Their product portfolio dominates the Indian household. According to their latest filings, the refrigerator business is their crown jewel, contributing nearly 27.5% of their total turnover. This is closely followed by Air Conditioners (21.6%), Washing Machines (20.7%), and LED/LCD Televisions (20.2%). A vast distribution network of over 36,000 B2C touchpoints and 949 service centers creates a near-impenetrable moat against newer, online-only brands.
Financial Deep Dive: The FY25 Profit Surge
A driving factor behind the immense 54x oversubscription of this IPO was the spectacular financial results released just prior to the listing. (To understand how to track these pre-IPO financial filings, read our guide on How to read DRHP effectivey).
| Financial Metric | FY 2024 | FY 2025 | Growth Trend |
|---|---|---|---|
| Revenue from Operations | ₹21,352 Cr | ₹24,366 Cr | Strong (+14.1% YoY) |
| Profit After Tax (PAT) | ₹1,511 Cr | ₹2,203 Cr | Exceptional (+45.8% YoY) |
| Return on Equity (ROE) | ~36.5% | ~37.1% | Highly Efficient |
| Total Borrowings (Debt) | Virtually Nil | Virtually Nil | Debt-Free Balance Sheet |
Scaling a ₹20,000+ Crore top line by 14% is impressive, but surging the bottom-line net profit by nearly 46% to ₹2,203 Crore is what triggered institutional frenzy. The company achieved this through premiumization—selling higher-margin products like OLED TVs, smart refrigerators, and inverter ACs—while keeping a tight lid on manufacturing costs.
Listing Day Performance: A 50% Wealth Creator
The pricing strategy executed by the lead managers (Morgan Stanley, JP Morgan) was flawless. They priced the issue at ₹1,140 per share, demanding a trailing P/E of roughly 35x.

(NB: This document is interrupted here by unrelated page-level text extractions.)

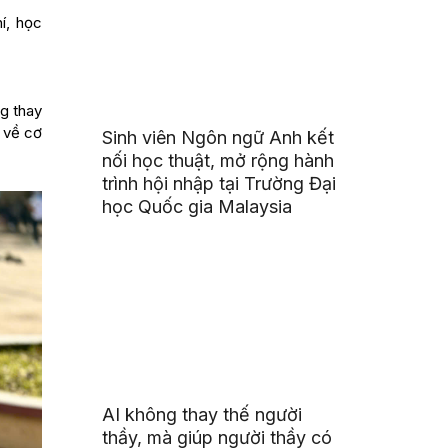
í, học
ng thay
 về cơ
Sinh viên Ngôn ngữ Anh kết
nối học thuật, mở rộng hành
trình hội nhập tại Trường Đại
học Quốc gia Malaysia
AI không thay thế người
thầy, mà giúp người thầy có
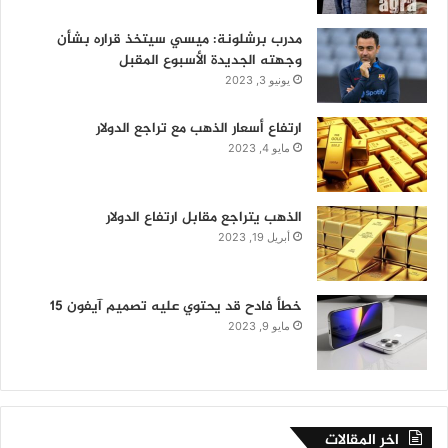
مدرب برشلونة: ميسي سيتخذ قراره بشأن
وجهته الجديدة الأسبوع المقبل
يونيو 3, 2023
ارتفاع أسعار الذهب مع تراجع الدولار
مايو 4, 2023
الذهب يتراجع مقابل ارتفاع الدولار
أبريل 19, 2023
خطأ فادح قد يحتوي عليه تصميم آيفون 15
مايو 9, 2023
اخر المقالات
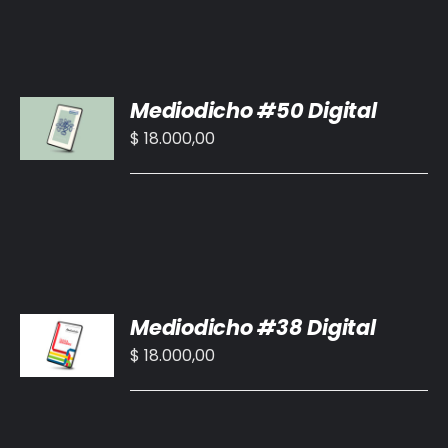
AÑADIR
Mediodicho #50 Digital
AL
CARRITO
$
18.000,00
/
DETALLES
AÑADIR
Mediodicho #38 Digital
AL
CARRITO
$
18.000,00
/
DETALLES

When compared to domestic peers like Voltas (trading at 90x+ P/E) or Blue Star (75x+ P/E), LG Electronics was left incredibly cheap on the table.
| Stock Performance Metric | Data Point |
|---|---|
| Issue Price | ₹1,140 per share |
| Listing Price (Oct 14, 2025) | ₹1,710.10 (NSE) |
| Listing Day Gain | +50.01% |
| QIB Subscription Status | 166.51 Times |
The 166x subscription from Qualified Institutional Buyers meant that mutual funds and FIIs were desperate for allocation. On listing day (October 14, 2025), the stock exploded out of the gates, listing at ₹1,710.10 and handing retail investors a massive ₹7,400+ profit on a single ₹14,820 lot.
SWOT Analysis
Strengths
- Capital Efficiency: Generating a ~43% ROCE with a virtually debt-free balance sheet makes LG India a cash-printing machine.
- Market Leadership: Undisputed dominance in refrigerators and washing machines provides immense pricing power against retailers.
Cons & Critical Risks
- Parent Dependency: They are entirely reliant on the South Korean parent for R&D, technology patents, and supply chain support. Royalty rates can theoretically be increased, hurting domestic minority shareholders.
- Fierce Competition: Competitors like Samsung, Haier, and newer D2C brands are constantly initiating price wars to capture market share in the budget segments.
Analyst Verdict & Current Strategy
The LG Electronics India IPO was a textbook example of how a fairly priced, high-quality MNC can create massive wealth in the Indian primary markets.